Instead, this money is disappearing into the offshore accounts of the super rich.

It’s hard to know the scale of money hidden offshore. We need more transparency to tackle the problem.

That’s why we’ve been working with the UK Anti-Corruption Coalition.

Our new report highlights a shocking lack of progress from British Crown Dependencies and Overseas Territories towards greater transparency.

A very British problem

Many of these places, like the British Virgin Islands, the Cayman Islands, Bermuda and Jersey, act as secrecy jurisdictions and tax havens.

They function as tax havens because financial flows into their jurisdictions are shrouded in secrecy, benefiting corrupt politicians, gangsters and oligarchs from across the globe.

That’s where we come in. We’re demanding these places publish open registers of who owns the companies in their jurisdictions – and therefore who owns the money stashed in the companies.

Registers of ownership would shine a light on the financial affairs of the super rich who operate in these sometimes tiny jurisdictions. It’s a major step toward tackling global tax avoidance.

It’s the law

In the case of Overseas Territories these registers are not optional, they’re required under UK law (the UK itself introduced such a register back in 2016).

Let me explain. Following pressure from ourselves, anti-corruption campaigners and progressive politicians the Anti-Money Laundering Act was passed in 2018.

It required the UK government to ‘order’ British Overseas Territories to introduce public registers of ownership.

In 2020, the UK government said that it was preparing such orders – and set a deadline of the end of 2023 for these registers to be introduced.

However, little progress has been made.

So far only Gibraltar – one out of the 13 Crown Dependencies and Overseas Territories reviewed – has introduced a publicly accessible register of company ownership as agreed.

This Times piece, which quotes our work, sets out the problem in more detail.
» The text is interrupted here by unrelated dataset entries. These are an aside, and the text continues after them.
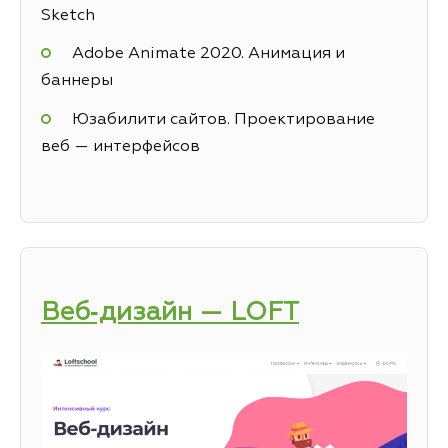
Sketch
Adobe Animate 2020. Анимация и
баннеры
Юзабилити сайтов. Проектирование
веб — интерфейсов
Веб‑дизайн — LOFT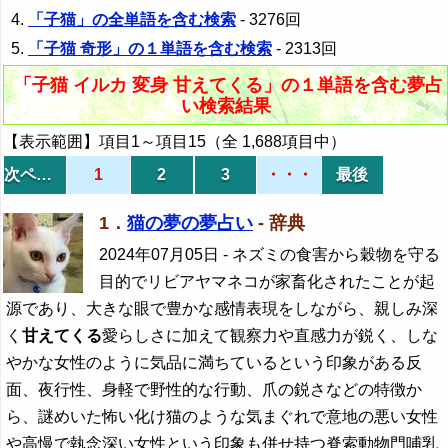
「子猫」の全単語を含む検索
- 3276回
「子猫 奇形」の１単語を含む検索
- 2313回
「子猫 イルカ 変身 甘えてくる」の１単語を含む夢占
い検索結果
【表示範囲】項目1～項目15（全 1,688項目中）
次ページ
1
2
3
・・・
最後
1．
猫の夢の夢占い
- 辞典
2024年07月05日
- ネズミの食害から穀物を守る
目的でリビアヤマネコが家畜化されたことが起
源であり、大きな眼で豊かな感情表現をしながら、親しみ深
く
甘えてくる
愛らしさに加えて観察力や直感力が鋭く、しな
やかな女性のように気品に満ちているという印象がある反
面、夜行性、身軽で野性的な行動、爪の鋭さなどの特徴か
ら、謎めいた怖い化け猫のような気まぐれで意地の悪い女性
や高慢で執念深い女性という印象も併せ持つ脊索動物門哺乳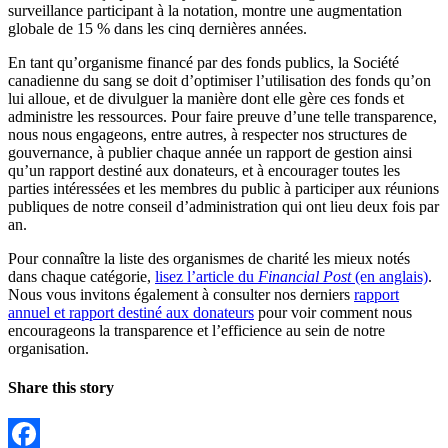
surveillance participant à la notation, montre une augmentation
globale de 15 % dans les cinq dernières années.
En tant qu’organisme financé par des fonds publics, la Société
canadienne du sang se doit d’optimiser l’utilisation des fonds qu’on
lui alloue, et de divulguer la manière dont elle gère ces fonds et
administre les ressources. Pour faire preuve d’une telle transparence,
nous nous engageons, entre autres, à respecter nos structures de
gouvernance, à publier chaque année un rapport de gestion ainsi
qu’un rapport destiné aux donateurs, et à encourager toutes les
parties intéressées et les membres du public à participer aux réunions
publiques de notre conseil d’administration qui ont lieu deux fois par
an.
Pour connaître la liste des organismes de charité les mieux notés
dans chaque catégorie,
lisez l’article du
Financial Post
(en anglais)
.
Nous vous invitons également à consulter nos derniers
rapport
annuel et rapport destiné aux donateurs
pour voir comment nous
encourageons la transparence et l’efficience au sein de notre
organisation.
Share this story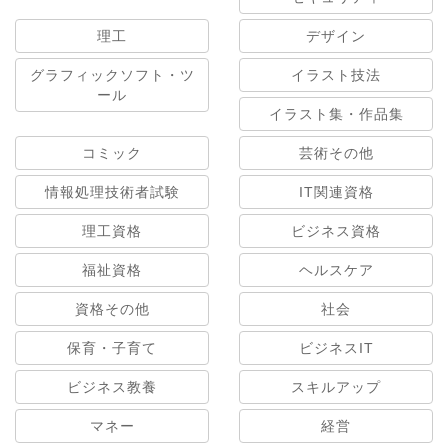
理工
デザイン
グラフィックソフト・ツ
イラスト技法
ール
イラスト集・作品集
コミック
芸術その他
情報処理技術者試験
IT関連資格
理工資格
ビジネス資格
福祉資格
ヘルスケア
資格その他
社会
保育・子育て
ビジネスIT
ビジネス教養
スキルアップ
マネー
経営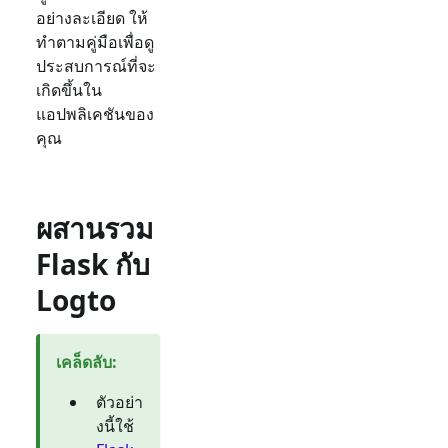
อย่างละเอียด ให้
ทำตามคู่มือเพื่อดู
ประสบการณ์ที่จะ
เกิดขึ้นใน
แอปพลิเคชันของ
คุณ
ผสานรวม
Flask กับ
Logto
เคล็ดลับ
:
ตัวอย่า
งนี้ใช้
This TED talk on the subject is also very helpful.

Our head of advocacy and policy, Rachael, explains the situation in these excellent shareable videos as well.
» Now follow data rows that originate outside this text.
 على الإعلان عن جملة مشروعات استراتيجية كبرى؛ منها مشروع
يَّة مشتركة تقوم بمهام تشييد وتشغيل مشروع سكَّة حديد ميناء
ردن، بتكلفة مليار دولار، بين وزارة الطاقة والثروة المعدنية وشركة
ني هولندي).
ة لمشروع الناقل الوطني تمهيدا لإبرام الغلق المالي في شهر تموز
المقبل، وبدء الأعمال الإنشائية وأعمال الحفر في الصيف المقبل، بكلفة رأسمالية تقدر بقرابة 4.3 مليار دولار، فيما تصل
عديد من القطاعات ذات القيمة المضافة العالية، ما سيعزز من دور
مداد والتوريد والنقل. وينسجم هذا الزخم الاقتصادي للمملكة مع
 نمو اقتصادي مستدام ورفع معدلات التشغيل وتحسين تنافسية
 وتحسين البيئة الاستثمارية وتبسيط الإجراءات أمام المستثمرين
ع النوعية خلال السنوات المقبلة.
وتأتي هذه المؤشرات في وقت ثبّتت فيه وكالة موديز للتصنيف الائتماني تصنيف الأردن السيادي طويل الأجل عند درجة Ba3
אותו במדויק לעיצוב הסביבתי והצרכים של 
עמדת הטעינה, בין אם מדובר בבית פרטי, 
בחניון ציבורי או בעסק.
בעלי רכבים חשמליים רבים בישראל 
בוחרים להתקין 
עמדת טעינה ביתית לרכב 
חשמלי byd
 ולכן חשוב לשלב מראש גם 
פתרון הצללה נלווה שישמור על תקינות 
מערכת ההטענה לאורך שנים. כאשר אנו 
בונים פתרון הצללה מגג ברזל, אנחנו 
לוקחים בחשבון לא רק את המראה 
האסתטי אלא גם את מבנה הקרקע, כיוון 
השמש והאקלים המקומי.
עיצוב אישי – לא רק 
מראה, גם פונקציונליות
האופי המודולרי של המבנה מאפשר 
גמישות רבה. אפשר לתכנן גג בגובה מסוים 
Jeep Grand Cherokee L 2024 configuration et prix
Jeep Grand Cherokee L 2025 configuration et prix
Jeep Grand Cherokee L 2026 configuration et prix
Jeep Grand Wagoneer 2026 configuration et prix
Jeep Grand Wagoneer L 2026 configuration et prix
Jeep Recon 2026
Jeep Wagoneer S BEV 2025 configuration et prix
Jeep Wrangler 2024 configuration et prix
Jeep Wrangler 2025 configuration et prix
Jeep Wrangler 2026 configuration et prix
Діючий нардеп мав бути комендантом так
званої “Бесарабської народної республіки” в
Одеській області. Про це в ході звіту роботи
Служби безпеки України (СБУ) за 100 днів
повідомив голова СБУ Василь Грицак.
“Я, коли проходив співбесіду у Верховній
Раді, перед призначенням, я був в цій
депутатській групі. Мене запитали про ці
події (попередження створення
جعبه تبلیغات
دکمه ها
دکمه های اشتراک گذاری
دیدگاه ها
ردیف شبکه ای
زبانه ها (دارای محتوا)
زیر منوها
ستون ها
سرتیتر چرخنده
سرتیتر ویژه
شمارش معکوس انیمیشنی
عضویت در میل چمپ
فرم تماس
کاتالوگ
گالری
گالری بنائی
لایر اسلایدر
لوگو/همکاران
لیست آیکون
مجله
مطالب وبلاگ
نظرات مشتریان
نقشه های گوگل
We must hold them to account

Let’s be clear. International tax avoidance in places like the British Virgin Islands is being enabled by the British government’s failure to act.

Our government’s reticence to enforce its own laws is costing countries and citizens around the world billions of pounds in lost tax revenues every year.

Dame Margaret Hodge MP puts it bluntly in her excellent piece in The Times on Monday:

“Britain has become the jurisdiction of choice for dirty money”.

That should concern and anger us all.